All of these areas will be in increasing demand as the boomers age, and I think this is a company with enormous growth potential. Its revenues have been increasingly steadily over the past couple years, and the first quarter of 2007 showed an 18% growth over the first quarter of 2006. ARTC is scheduled to release its second-quarter earnings on Thursday, and BMO Financial Group recently released a report predicting revenue growth of 19% and EPS growth of 27% over the second quarter of 2006. BMO also forecast a jump in the stock price, all the way up to $53 (it's currently at $47), and I think they're absolutely right.

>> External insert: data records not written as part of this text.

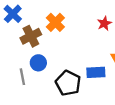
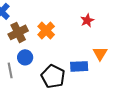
orange cross: (55, 22) -> (46, 30), moved

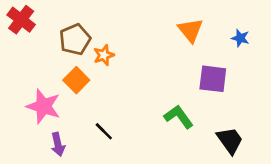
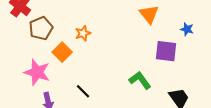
blue star: (240, 38) -> (187, 29), moved
brown pentagon: (75, 39) -> (41, 28), moved

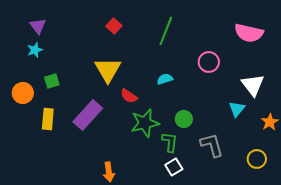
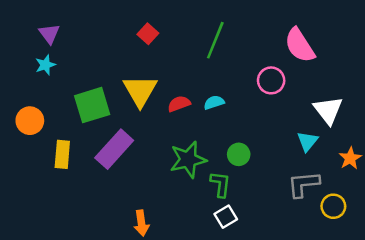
pink semicircle: (249, 33) -> (300, 45), moved, turned 44
green square: (52, 81) -> (92, 105), moved, size x1.8
red semicircle: (129, 96) -> (179, 104), moved, turned 126
gray L-shape: (212, 145) -> (304, 184), moved, turned -80

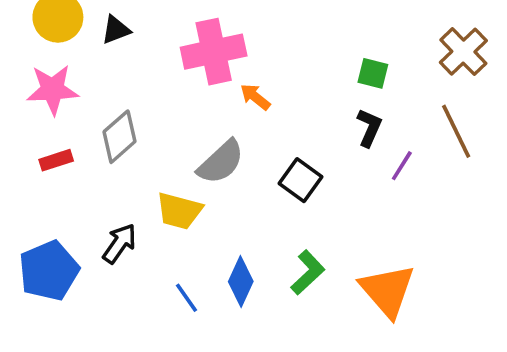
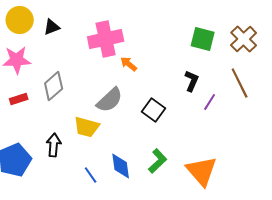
green square: (373, 73) -> (203, 39), moved, size x1.4
black arrow: (119, 243) -> (54, 145), turned -30
blue diamond: (241, 281) -> (121, 166), turned -32

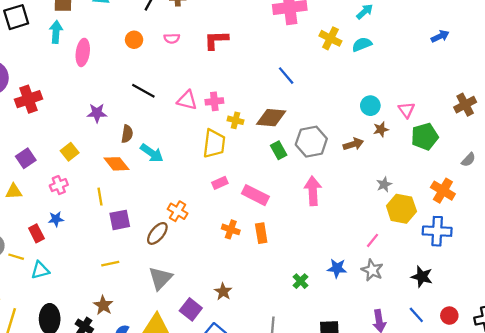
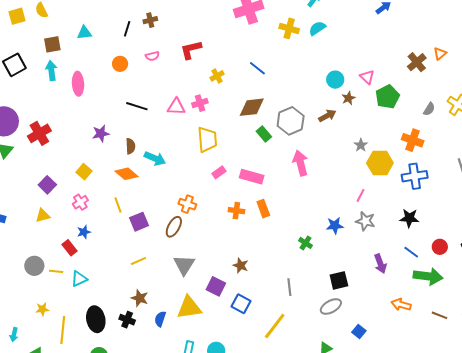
yellow cross: (236, 120) -> (217, 76), moved, turned -32

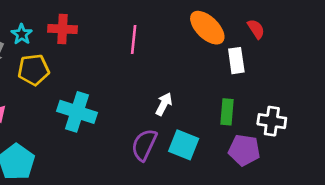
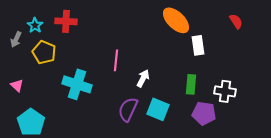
red semicircle: (256, 29) -> (236, 21), moved
pink line: (134, 39) -> (116, 60), moved
yellow pentagon: (34, 70) -> (44, 52), turned 30

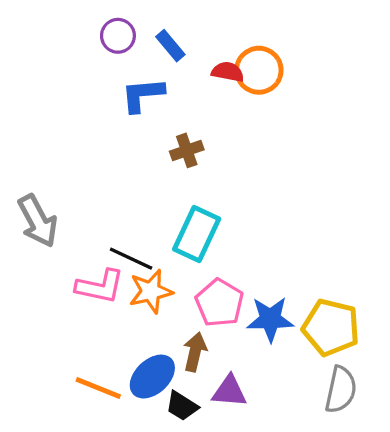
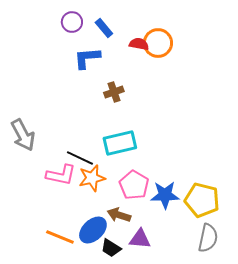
cyan rectangle: (197, 234) -> (120, 143), turned 52
brown arrow: (195, 352) -> (119, 215), turned -85

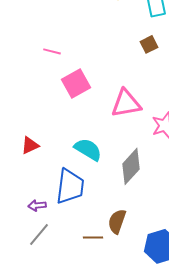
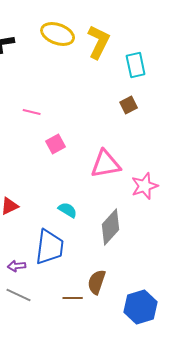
pink square: (76, 83) -> (56, 144), size x0.7
cyan semicircle: (88, 149) -> (68, 210), size x0.7
gray line: (39, 234) -> (19, 295), turned 75

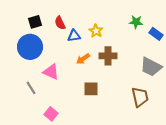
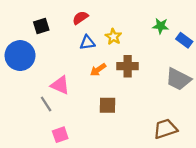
red semicircle: (60, 23) -> (80, 18), moved, turned 80
blue circle: (30, 47) -> (20, 56), moved
gray line: (31, 88) -> (46, 104), moved
brown trapezoid: (140, 97) -> (165, 129), moved, turned -95
pink square: (51, 114) -> (60, 135), turned 32

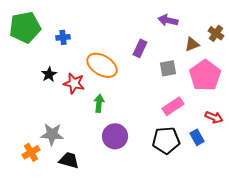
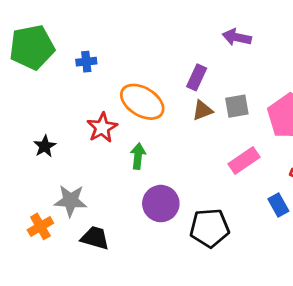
brown triangle: (192, 44) -> (202, 110), moved
black star: (49, 74) -> (45, 146), moved
red star: (74, 83) -> (102, 128), turned 30
black pentagon: (166, 140) -> (210, 228), moved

In addition to the growth potential created by boomers, I like the way ARTC is managing itself. The company continues to invest in R&D, and it continues to introduce new products on a regular basis. The company expects its expenses to grow at a steady rate, and to take up a consistent percentage of revenues. While this may prevent profits from growing rapidly, the margins have been solid (net income was 10% in the first quarter). What this says to me is that ARTC is a corporation committed to reinvesting in a way that will produce steady, profitable growth for the foreseeable future. This is a stock you can buy and hold for the long term as it delivers consistent profits for your portfolio.

Type of stock
: A biomedical firm with strong and steady growth and a niche that will be in increasing demand over the coming years.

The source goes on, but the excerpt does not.